Synesthesia is the experience of one sensory input leading involuntarily to another. A person who often experiences this is called a synesthete. For example, some synesthetes spontaneously associate letters of the alphabet and numbers with colors.
Research has shown, for example, that the letter A is often associated with the color red. Surely we’re not all channeling Nathaniel Hawthorne’s Hester Pryne.
Slonimsky writes, “The first scientific (or pseudoscientific) treatment of this supposed association was given by the English rationalist philosopher John Locke in An Essay Concerning Human Understanding, published in 1690.”
On perhaps more scientific grounds, notes Slonimsky, “An English ophthalmologist, Theodore Woolhouse, drew up an arbitrary comparative table of sounds and colors, asserting, for instance, that the sound of a trumpet was red.”
The color organ. Slonimsky also cites Russian composer Alexander Scriabin, 1871–1915, being influenced by chromesthesia. Scriabin’s last composition, Prométhée, 1910, has a part for a color organ, an instrument that would “inundate a concert hall with changing colors correlating to keys struck on the organ manual.”
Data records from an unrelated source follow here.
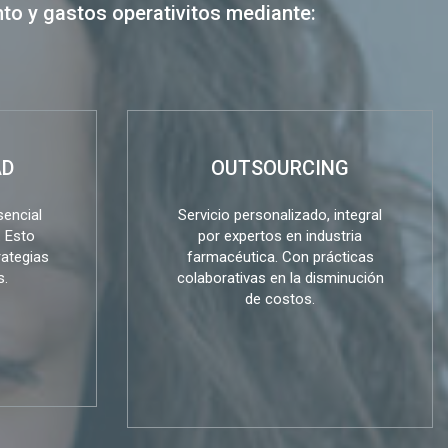
o y gastos operativitos mediante:
AD
OUTSOURCING
sencial
Servicio personalizado, integral
. Esto
por expertos en industria
rategias
farmacéutica. Con prácticas
s.
colaborativas en la disminución
de costos.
Color hearing commonality? Perfect pitch would seem important to anyone possessing chromesthesia: For example, those affected by deuteranopia cannot differentiate between red and green; most of us have no trouble with these and other colors. But only the musically talented can recognize notes and tonality with any precision.
Slonimsky writes, “Random testing of color hearing among persons having perfect pitch, however, shows no demonstrable coincidences in color designation. There is a signal exception, however. Most musicians perceive the key of C major as white, and the key of F-sharp major as black.”
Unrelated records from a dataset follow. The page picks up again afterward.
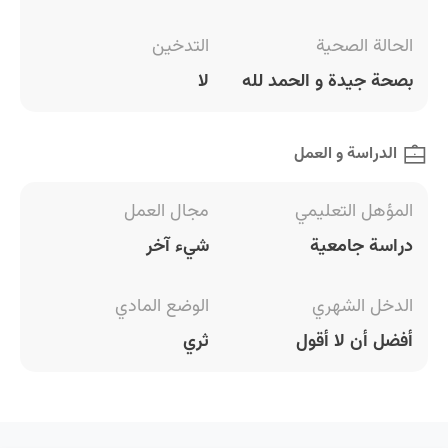
الحالة الصحية
التدخين
بصحة جيدة و الحمد لله
لا
الدراسة و العمل
المؤهل التعليمي
مجال العمل
دراسة جامعية
شيء آخر
الدخل الشهري
الوضع المادي
أفضل أن لا أقول
ثري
Then he notes, drolly, “The C major scale is played on the white keys and the F-sharp scale is played on the black keys, with white keys used for only two notes.”
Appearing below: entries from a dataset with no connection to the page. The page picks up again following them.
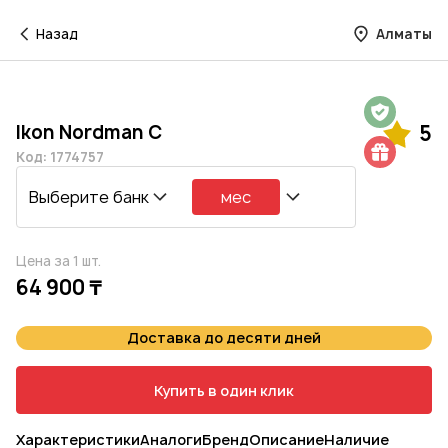
Назад
Алматы
Гарантия на 1 год
Ikon Nordman C
5
Шиномонтаж в подарок
Код: 1774757
Выберите банк
мес
Цена за 1 шт.
64 900 ₸
Доставка до десяти дней
Купить в один клик
Характеристики
Аналоги
Бренд
Описание
Наличие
He suggests that “color hearing is a purely subjective impression, similar to color perception by sensitive persons (particularly children) who are apt to describe natural sound phenomena in terms of color (thunder is gray, crying is red).”
Pitch inflation. Slonimsky also brings up the matter of musical pitch inflation, ‘which has been consistently on the rise for more than a century.” Middle A used to be 440 cycles/second; today, striving for enhanced sonority, conductors and orchestras have been known to tune to 450 cycles/second.
Slonimsky writes, “Should Mozart come back to life and hear the performance of his Jupiter Symphony, which is in C major, he would hear it as being in D-flat. Would he then cease to hear that work in white as proper for C major?”
Hmm. My perception of Mozart’s Ein Kleine Nachtmusik being royal purple might disagree with Mozart’s. I’m comfortable, though, with the Stones’ Satisfaction being raucous red and Glenn Miller’s Moonlight Serenade as silvery.